Describe the bug

We are developing a static data race detection tool and detected a potential data race in redis version 6.0.7 We found a potential race on server.master_repl_offset between the main thread and an IO thread.

To reproduce

==== Found a race between: 
line 4988 in server.c AND line 164 in replication.c
Shared variable:
 at line 72 of server.c
 72|struct redisServer server; /* Server global state */
Thread 1:
 4986| {
 4987|     memcpy(server.replid,rsi.repl_id,sizeof(server.replid));
>4988|     server.master_repl_offset = rsi.repl_offset;
 4989|     /* If we are a slave, create a cached master from this
 4990|      * information, in order to allow partial resynchronizations*/
>>>Stacktrace:
>>>main
>>>  loadDataFromDisk [server.c:5272]
Thread 2:
 162|    unsigned char *p = ptr;
 163|
>164|    server.master_repl_offset += len;
 165|
 166|    /* This is a circular buffer, so write as much data we can at every*/
>>>Stacktrace:
>>>pthread_create [networking.c:3016]
>>>  IOThreadMain [networking.c:3016]
>>>    readQueryFromClient [networking.c:2979]
>>>      processInputBuffer [networking.c:1996]
>>>        processGopherRequest [networking.c:1886]
>>>          lookupKeyRead [gopher.c:53]
>>>            lookupKeyReadWithFlags [db.c:146]
>>>              expireIfNeeded [db.c:101]
>>>                propagateExpire [db.c:1311]
>>>                  replicationFeedSlaves [db.c:1233]
>>>                    feedReplicationBacklog [replication.c:270]

Inside of main in server.c, the function InitServerLast creates IOThreads which can eventually call feedReplicationBacklog and write to server.master_repl_offset through the call stack shown for thread 2: IOThreadMain -> readQueryFromClient -> ... -> replicationFeedSlaves -> feedReplicationBacklog

Meanwhile, immediately after the main thread finishes spawning IOThreads and returns from InitServerLast, it calls loadDataFromDisk which also writes to server.master_repl_offset.

We did not see any synchronization preventing these two accesses from happening in parallel, but we are not entirely sure.

Could someone with more knowledge on this part of the code confirm?
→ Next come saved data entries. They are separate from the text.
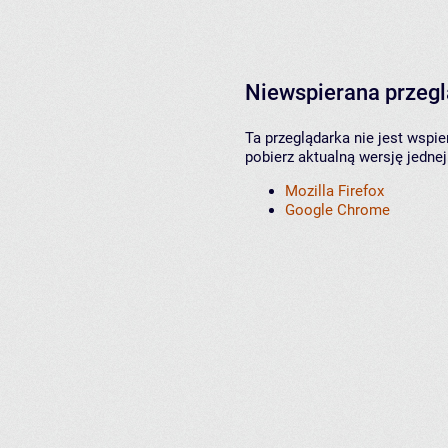
Niewspierana przeg
Ta przeglądarka nie jest wspi
pobierz aktualną wersję jednej
Mozilla Firefox
Google Chrome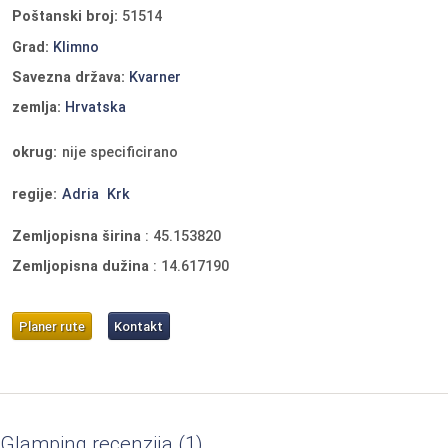
Poštanski broj:
51514
Grad:
Klimno
Savezna država:
Kvarner
zemlja:
Hrvatska
okrug:
nije specificirano
regije:
Adria
Krk
Zemljopisna širina
:
45.153820
Zemljopisna dužina
:
14.617190
Planer rute
Kontakt
Glamping recenzija
1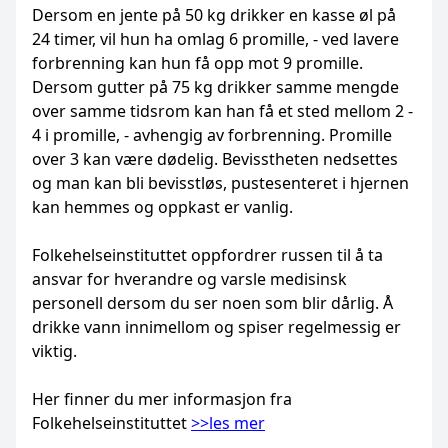
Dersom en jente på 50 kg drikker en kasse øl på
24 timer, vil hun ha omlag 6 promille, - ved lavere
forbrenning kan hun få opp mot 9 promille.
Dersom gutter på 75 kg drikker samme mengde
over samme tidsrom kan han få et sted mellom 2 -
4 i promille, - avhengig av forbrenning. Promille
over 3 kan være dødelig. Bevisstheten nedsettes
og man kan bli bevisstløs, pustesenteret i hjernen
kan hemmes og oppkast er vanlig.
Folkehelseinstituttet oppfordrer russen til å ta
ansvar for hverandre og varsle medisinsk
personell dersom du ser noen som blir dårlig. Å
drikke vann innimellom og spiser regelmessig er
viktig.
Her finner du mer informasjon fra
Folkehelseinstituttet
>>les mer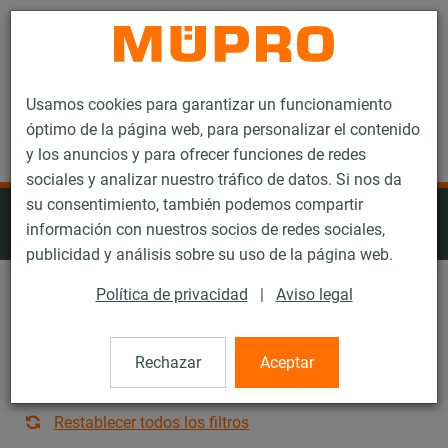
Contacto
Usamos cookies para garantizar un funcionamiento
óptimo de la página web, para personalizar el contenido
y los anuncios y para ofrecer funciones de redes
sociales y analizar nuestro tráfico de datos. Si nos da
su consentimiento, también podemos compartir
Productos de acero inoxidable para la
información con nuestros socios de redes sociales,
fijación de ventilación
publicidad y análisis sobre su uso de la página web.
Política de privacidad
|
Aviso legal
Sistemas des carril: Todos
Rechazar
Aceptar
Tipo de producto: Todos
Restablecer todos los filtros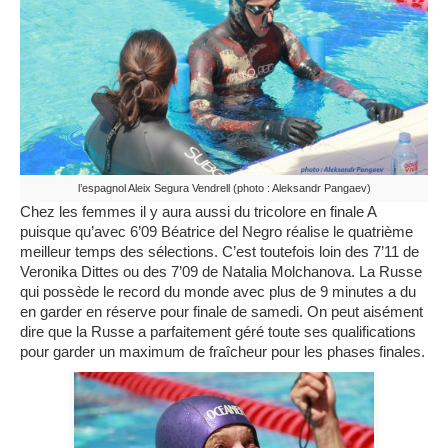
l’espagnol Aleix Segura Vendrell (photo : Aleksandr Pangaev)
Chez les femmes il y aura aussi du tricolore en finale A
puisque qu’avec 6’09 Béatrice del Negro réalise le quatrième
meilleur temps des sélections. C’est toutefois loin des 7’11 de
Veronika Dittes ou des 7’09 de Natalia Molchanova. La Russe
qui possède le record du monde avec plus de 9 minutes a du
en garder en réserve pour finale de samedi. On peut aisément
dire que la Russe a parfaitement géré toute ses qualifications
pour garder un maximum de fraîcheur pour les phases finales.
If there is some synchronization we missed, we would like to update our tool accordingly.

Comment From: oranagra

@BradSwain thanks for submitting this interesting and informative issue.

I suppose it's simply wrong for the IO threads to do lookupKeyRead (on behalf of processGopherRequest) directly from within the IO thread (not by the main thread).

@redis/core-team how do you feel about trimming this useless feature from the code base?

Comment From: ShooterIT

I think It is truly a problem, maybe we remove Gopher , or maybe add more check when enable Gopher, like

diff --git a/src/networking.c b/src/networking.c
index 71e30cfa1..914c4e339 100644
--- a/src/networking.c
+++ b/src/networking.c
@@ -1879,7 +1879,7 @@ void processInputBuffer(client *c) {
             if (processInlineBuffer(c) != C_OK) break;
             /* If the Gopher mode and we got zero or one argument, process
              * the request in Gopher mode. */
-            if (server.gopher_enabled &&
+            if (server.gopher_enabled && !server.io_threads_do_reads &&
                 ((c->argc == 1 && ((char*)(c->argv[0]->ptr))[0] == '/') ||
                   c->argc == 0))
             {

Comment From: ShooterIT

@oranagra do you decide to remove Gopher or fix by a easy way like above?

Comment From: oranagra

I would remove it if it doesn't serve any real purpose i don't think this joke justifies making redis more complex. @redis/core-team please share your thoughts. @ShooterIT The fix you suggested is simple, so you can issue a PR to "fix" it while we're waiting for a decision.. (removing a feature, even a useless one is not an easy decision). But then the next question would be if we need to document that gopher is disabled when enabling io threads?

Comment From: ShooterIT

@oranagra OK. My fix is not real bug-fix, it just avoids problems by limiting factors, I also don't want to make redis complex in processCommand just because of Gopher.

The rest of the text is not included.